Diskusi yang berlangsung di Ruang Sidang 1 PA Surabaya dimulai pukul 08.00 WIB dengan suasana interaktif dan penuh semangat. Kegiatan dipimpin oleh Sutaji, S.H., M.H., Hakim Pengadilan Agama Surabaya sekaligus dosen pamong, didampingi Dini Aulia Safitri, S.H., M.H., Panitera Muda Hukum. Para peserta terdiri dari 10 mahasiswa Fakultas Hukum UIN Sayyid Ali Rahmatullah Tulungagung, 4 mahasiswa Fakultas Psikologi Unesa, 3 mahasiswa Fakultas FISIP Unesa, dan 2 mahasiswa Fakultas Hukum Universitas Trunojoyo.

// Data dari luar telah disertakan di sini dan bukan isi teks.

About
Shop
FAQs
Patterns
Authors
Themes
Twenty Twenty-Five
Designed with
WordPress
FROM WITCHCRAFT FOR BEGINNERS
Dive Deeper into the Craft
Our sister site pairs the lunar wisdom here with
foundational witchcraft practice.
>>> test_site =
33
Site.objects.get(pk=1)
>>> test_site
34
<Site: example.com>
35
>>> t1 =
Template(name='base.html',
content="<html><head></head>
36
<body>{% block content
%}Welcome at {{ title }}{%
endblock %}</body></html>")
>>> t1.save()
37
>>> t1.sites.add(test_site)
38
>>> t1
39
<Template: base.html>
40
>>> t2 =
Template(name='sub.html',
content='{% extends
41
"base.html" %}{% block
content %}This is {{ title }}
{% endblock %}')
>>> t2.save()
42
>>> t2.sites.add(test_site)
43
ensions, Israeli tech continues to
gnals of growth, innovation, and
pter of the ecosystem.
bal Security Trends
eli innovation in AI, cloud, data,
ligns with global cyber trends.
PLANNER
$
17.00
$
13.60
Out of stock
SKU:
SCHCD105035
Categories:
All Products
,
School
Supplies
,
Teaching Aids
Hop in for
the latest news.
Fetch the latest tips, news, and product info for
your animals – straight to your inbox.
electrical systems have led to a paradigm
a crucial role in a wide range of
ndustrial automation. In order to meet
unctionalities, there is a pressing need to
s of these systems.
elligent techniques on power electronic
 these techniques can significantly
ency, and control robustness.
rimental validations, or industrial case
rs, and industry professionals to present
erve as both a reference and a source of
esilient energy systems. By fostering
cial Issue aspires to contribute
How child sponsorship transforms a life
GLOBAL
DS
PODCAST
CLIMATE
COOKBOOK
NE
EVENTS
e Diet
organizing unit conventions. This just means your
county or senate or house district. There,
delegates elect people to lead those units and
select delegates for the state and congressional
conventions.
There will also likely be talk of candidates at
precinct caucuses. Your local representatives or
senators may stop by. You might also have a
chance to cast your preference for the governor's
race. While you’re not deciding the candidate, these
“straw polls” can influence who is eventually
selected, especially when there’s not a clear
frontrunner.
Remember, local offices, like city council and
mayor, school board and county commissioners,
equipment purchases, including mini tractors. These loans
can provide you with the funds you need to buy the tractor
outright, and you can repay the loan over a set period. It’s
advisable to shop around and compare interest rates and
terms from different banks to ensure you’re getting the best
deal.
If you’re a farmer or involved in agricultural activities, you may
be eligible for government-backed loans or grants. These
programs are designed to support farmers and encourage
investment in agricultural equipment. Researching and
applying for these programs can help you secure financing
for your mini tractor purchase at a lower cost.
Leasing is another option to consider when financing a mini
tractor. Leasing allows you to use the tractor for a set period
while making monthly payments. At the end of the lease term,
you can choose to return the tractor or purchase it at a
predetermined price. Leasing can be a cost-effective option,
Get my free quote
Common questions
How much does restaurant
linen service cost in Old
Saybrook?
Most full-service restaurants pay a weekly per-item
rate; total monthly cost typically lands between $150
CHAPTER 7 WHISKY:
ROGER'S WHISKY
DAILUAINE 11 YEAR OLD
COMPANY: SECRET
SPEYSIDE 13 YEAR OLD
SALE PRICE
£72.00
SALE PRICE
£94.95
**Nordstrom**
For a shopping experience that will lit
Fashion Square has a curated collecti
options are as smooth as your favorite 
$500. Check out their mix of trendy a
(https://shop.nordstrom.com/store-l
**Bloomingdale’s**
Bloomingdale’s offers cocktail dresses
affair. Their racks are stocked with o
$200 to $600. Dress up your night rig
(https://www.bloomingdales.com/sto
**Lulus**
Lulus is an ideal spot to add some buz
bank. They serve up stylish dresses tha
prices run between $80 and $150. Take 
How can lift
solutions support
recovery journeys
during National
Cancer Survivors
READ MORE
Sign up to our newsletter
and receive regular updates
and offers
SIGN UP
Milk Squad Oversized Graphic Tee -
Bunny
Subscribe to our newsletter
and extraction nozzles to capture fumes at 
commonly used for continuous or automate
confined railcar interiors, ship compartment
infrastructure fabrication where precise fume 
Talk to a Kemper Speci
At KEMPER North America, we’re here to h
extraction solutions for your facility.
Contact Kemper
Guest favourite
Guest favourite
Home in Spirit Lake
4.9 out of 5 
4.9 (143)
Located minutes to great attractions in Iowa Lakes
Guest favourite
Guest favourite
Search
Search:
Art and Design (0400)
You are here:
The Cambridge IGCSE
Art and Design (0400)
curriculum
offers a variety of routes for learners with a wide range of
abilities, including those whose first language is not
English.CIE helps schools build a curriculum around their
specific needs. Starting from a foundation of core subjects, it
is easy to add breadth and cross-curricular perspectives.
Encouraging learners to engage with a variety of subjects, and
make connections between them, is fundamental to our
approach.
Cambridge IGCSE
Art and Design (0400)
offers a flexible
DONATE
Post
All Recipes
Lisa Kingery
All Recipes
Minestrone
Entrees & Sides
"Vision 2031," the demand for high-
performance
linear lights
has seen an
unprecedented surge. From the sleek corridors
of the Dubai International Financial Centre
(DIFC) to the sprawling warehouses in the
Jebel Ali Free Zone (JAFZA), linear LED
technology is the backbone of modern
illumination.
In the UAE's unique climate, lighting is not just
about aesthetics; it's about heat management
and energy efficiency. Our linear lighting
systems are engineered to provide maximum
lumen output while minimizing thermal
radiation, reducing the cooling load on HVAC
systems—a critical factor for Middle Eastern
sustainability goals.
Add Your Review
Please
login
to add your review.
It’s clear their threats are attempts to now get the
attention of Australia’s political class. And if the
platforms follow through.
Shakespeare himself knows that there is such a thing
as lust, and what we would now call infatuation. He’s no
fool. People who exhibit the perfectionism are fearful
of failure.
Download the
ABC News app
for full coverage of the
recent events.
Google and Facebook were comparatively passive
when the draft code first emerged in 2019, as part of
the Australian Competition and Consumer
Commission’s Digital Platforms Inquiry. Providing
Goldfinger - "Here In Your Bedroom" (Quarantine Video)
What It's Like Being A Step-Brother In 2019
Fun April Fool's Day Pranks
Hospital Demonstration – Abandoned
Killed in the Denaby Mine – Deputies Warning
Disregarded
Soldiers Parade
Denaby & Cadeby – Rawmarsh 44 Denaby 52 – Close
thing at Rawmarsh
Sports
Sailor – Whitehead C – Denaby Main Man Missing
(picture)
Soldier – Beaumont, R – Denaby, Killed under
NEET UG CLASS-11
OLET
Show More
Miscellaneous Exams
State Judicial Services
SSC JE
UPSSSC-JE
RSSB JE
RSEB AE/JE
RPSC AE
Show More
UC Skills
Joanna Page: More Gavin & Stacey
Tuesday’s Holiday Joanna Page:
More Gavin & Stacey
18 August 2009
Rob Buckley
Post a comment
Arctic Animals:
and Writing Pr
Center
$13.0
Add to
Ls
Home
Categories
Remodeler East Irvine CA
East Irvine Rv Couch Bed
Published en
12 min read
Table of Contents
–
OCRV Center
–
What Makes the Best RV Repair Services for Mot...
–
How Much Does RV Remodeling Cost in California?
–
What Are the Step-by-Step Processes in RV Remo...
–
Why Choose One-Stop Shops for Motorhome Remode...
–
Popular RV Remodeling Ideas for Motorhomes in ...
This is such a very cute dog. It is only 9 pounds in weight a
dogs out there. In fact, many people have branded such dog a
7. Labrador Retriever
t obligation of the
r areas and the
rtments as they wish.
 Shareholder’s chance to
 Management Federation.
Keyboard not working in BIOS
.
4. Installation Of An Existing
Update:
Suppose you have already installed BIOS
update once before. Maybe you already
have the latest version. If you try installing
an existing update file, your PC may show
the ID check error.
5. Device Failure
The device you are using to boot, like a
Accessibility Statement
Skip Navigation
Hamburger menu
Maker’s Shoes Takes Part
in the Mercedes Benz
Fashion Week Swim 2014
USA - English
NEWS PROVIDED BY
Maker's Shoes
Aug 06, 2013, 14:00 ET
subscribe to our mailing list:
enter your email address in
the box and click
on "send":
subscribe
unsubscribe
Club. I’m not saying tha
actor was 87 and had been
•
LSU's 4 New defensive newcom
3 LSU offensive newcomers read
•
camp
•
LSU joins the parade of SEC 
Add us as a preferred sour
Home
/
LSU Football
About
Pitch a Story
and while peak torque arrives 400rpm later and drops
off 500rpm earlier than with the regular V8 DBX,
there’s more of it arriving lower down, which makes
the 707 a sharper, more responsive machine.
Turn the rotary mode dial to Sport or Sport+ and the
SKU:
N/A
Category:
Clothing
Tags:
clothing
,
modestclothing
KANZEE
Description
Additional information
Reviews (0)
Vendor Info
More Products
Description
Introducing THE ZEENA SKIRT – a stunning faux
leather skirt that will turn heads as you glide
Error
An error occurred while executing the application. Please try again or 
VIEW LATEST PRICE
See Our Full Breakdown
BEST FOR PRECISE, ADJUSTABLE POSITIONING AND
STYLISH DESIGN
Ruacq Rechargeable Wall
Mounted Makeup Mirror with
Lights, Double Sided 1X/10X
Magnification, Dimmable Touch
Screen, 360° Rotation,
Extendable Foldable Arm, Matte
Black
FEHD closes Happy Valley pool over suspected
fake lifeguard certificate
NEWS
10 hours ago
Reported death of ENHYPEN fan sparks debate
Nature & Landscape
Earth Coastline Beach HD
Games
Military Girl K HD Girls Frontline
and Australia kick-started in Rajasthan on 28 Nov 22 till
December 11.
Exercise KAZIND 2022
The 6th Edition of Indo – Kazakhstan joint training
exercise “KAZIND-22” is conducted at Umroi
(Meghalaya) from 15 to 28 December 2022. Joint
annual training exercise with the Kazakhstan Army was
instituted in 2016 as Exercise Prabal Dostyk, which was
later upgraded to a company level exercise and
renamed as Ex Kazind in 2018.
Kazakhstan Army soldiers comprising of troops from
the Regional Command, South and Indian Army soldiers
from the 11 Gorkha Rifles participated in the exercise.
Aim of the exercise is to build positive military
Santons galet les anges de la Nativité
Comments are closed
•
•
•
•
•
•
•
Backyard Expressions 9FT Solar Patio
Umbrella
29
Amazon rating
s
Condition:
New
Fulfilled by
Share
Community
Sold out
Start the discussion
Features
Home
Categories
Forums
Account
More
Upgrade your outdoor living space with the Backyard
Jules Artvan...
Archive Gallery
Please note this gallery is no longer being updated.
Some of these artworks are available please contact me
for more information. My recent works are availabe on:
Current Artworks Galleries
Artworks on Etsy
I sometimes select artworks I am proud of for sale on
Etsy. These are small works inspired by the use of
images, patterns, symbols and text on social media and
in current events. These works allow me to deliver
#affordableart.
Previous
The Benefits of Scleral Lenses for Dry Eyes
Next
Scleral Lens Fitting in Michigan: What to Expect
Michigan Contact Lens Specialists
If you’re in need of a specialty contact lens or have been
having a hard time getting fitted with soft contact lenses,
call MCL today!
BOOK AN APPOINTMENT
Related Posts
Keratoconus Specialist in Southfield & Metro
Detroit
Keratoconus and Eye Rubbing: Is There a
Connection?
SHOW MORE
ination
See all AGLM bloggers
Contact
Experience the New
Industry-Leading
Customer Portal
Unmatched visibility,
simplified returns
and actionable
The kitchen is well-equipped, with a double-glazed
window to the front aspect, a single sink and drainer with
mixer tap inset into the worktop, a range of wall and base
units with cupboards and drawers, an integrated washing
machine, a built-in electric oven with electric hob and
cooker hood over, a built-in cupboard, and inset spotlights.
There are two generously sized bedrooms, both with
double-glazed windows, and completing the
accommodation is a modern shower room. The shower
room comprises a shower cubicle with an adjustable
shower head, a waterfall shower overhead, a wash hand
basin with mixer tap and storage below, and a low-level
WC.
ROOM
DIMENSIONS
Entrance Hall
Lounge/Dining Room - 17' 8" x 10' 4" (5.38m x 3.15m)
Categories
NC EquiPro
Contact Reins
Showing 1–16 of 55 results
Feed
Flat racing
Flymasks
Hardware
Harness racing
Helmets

Dalam kegiatan tersebut, Bapak Sutaji selaku dosen pamong menjelaskan secara rinci perbedaan antara surat gugatan dan surat permohonan, mulai dari struktur, unsur-unsur penting yang harus dicantumkan, hingga tata bahasa hukum yang digunakan dalam penyusunan dokumen perkara. Surat gugatan, seperti pada perkara cerai gugat dan cerai talak, dijelaskan memiliki tiga bagian utama yaitu identitas para pihak, posita (uraian kejadian dan dasar hukum), serta petitum (tuntutan atau permohonan yang diminta penggugat). Sementara itu, surat permohonan, seperti penetapan ahli waris dan isbat nikah, bersifat lebih sederhana karena tidak melibatkan pihak tergugat dan hanya berisi identitas pemohon serta obyek permohonan yang dimohonkan kepada pengadilan.

Selain pemaparan materi, mahasiswa juga diberikan kesempatan untuk berlatih membuat surat gugatan dan surat permohonan sesuai dengan contoh perkara yang sering muncul di Pengadilan Agama. Diskusi berjalan dinamis, dengan berbagai pertanyaan dari mahasiswa seputar prosedur, istilah hukum, dan praktik administratif yang berlaku di pengadilan. Dalam kesempatan tersebut, Bapak Sutaji menyampaikan, “Melalui diskusi ini, kami berharap mahasiswa magang tidak hanya memahami teori hukum, tetapi juga mampu menerapkannya dalam praktik nyata, khususnya dalam penyusunan surat gugatan dan surat permohonan di lingkungan peradilan,” ujarnya. Mahasiswa peserta magang menyambut kegiatan ini dengan antusias dan mengaku mendapatkan banyak pengetahuan baru dari para narasumber. Mereka menilai kegiatan seperti ini sangat bermanfaat dalam mempersiapkan diri menghadapi dunia kerja di bidang hukum. Para peserta berharap kegiatan serupa dapat terus dilaksanakan secara rutin sebagai bagian dari pembinaan dan peningkatan kompetensi praktikum di lingkungan Pengadilan Agama Surabaya.